> TASK ITEM: The response must consist of the lines below from the one with "You are a GUI agent. The screenshot is 285×2576." through the one with "Earthquake-prone education buildings", exactly as they appear and with both ends kept.

<<<<

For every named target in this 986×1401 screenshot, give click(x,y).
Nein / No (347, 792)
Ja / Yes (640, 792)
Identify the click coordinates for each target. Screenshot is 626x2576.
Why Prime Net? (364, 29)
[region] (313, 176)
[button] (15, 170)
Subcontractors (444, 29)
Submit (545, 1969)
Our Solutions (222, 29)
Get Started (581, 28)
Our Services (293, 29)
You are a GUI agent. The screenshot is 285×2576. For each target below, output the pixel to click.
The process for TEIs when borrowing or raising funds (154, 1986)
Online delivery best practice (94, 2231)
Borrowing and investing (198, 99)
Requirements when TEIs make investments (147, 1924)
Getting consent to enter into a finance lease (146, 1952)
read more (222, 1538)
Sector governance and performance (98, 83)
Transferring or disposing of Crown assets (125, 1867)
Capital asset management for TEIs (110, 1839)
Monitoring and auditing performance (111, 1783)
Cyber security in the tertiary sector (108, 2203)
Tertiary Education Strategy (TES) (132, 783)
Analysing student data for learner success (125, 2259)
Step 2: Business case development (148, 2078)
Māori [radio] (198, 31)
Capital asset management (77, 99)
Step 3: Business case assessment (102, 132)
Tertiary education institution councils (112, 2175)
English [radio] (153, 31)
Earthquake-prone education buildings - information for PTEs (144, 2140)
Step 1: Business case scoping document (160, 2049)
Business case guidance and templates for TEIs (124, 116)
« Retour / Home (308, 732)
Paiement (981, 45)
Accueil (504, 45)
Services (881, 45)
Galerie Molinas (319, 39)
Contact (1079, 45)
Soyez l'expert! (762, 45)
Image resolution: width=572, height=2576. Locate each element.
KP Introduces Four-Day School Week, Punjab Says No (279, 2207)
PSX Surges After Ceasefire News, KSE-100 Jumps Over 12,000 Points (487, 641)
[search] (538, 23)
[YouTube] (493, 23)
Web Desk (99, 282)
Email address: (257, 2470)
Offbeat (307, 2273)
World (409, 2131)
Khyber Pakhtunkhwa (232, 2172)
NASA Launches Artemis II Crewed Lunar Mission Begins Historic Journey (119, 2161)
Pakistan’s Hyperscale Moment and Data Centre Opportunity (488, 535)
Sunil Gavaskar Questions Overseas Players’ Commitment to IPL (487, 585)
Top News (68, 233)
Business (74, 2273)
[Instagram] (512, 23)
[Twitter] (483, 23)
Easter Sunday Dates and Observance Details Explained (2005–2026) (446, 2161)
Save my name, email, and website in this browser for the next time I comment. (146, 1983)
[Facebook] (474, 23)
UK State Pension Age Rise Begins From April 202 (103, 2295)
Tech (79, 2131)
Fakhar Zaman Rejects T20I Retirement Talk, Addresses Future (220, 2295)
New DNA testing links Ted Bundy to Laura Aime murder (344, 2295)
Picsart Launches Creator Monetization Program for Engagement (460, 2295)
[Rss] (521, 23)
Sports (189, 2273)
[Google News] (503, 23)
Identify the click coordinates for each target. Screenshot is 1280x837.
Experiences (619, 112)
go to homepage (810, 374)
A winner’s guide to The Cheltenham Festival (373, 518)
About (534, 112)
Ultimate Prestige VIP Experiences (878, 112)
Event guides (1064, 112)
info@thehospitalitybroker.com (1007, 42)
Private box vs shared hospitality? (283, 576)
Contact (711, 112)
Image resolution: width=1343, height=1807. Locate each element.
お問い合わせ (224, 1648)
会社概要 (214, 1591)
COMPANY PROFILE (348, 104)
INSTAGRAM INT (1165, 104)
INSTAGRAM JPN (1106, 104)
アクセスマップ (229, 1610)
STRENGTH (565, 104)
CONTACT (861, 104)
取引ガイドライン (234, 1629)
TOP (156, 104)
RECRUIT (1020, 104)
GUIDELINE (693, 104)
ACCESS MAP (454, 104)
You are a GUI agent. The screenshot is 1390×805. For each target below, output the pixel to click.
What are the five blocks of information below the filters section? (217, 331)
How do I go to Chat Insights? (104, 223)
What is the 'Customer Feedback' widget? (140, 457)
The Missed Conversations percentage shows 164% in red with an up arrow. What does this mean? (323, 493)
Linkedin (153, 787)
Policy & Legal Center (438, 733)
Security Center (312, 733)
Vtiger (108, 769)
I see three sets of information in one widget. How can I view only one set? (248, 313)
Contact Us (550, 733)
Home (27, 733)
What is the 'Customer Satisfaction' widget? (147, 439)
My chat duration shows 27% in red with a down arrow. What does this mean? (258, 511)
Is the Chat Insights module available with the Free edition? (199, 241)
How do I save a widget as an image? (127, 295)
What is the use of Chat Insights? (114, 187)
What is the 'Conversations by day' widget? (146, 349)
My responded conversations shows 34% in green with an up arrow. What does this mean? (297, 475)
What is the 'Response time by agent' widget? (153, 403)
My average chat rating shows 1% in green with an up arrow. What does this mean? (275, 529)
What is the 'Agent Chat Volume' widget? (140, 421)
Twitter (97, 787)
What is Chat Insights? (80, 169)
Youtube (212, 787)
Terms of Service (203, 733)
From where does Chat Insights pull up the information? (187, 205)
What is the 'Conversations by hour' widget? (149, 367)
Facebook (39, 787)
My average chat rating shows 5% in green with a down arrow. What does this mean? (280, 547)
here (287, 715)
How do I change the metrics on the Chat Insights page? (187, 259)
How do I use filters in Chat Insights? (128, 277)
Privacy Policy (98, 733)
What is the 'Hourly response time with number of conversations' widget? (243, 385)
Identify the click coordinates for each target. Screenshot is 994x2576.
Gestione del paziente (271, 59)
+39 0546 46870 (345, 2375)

>>>>

> TASK RESULT:
You are a GUI agent. The screenshot is 285×2576. For each target below, output the pixel to click.
The process for TEIs when borrowing or raising funds (154, 1986)
Online delivery best practice (94, 2231)
Borrowing and investing (198, 99)
Requirements when TEIs make investments (147, 1924)
Getting consent to enter into a finance lease (146, 1952)
read more (222, 1538)
Sector governance and performance (98, 83)
Transferring or disposing of Crown assets (125, 1867)
Capital asset management for TEIs (110, 1839)
Monitoring and auditing performance (111, 1783)
Cyber security in the tertiary sector (108, 2203)
Tertiary Education Strategy (TES) (132, 783)
Analysing student data for learner success (125, 2259)
Step 2: Business case development (148, 2078)
Māori [radio] (198, 31)
Capital asset management (77, 99)
Step 3: Business case assessment (102, 132)
Tertiary education institution councils (112, 2175)
English [radio] (153, 31)
Earthquake-prone education buildings - information for PTEs (144, 2140)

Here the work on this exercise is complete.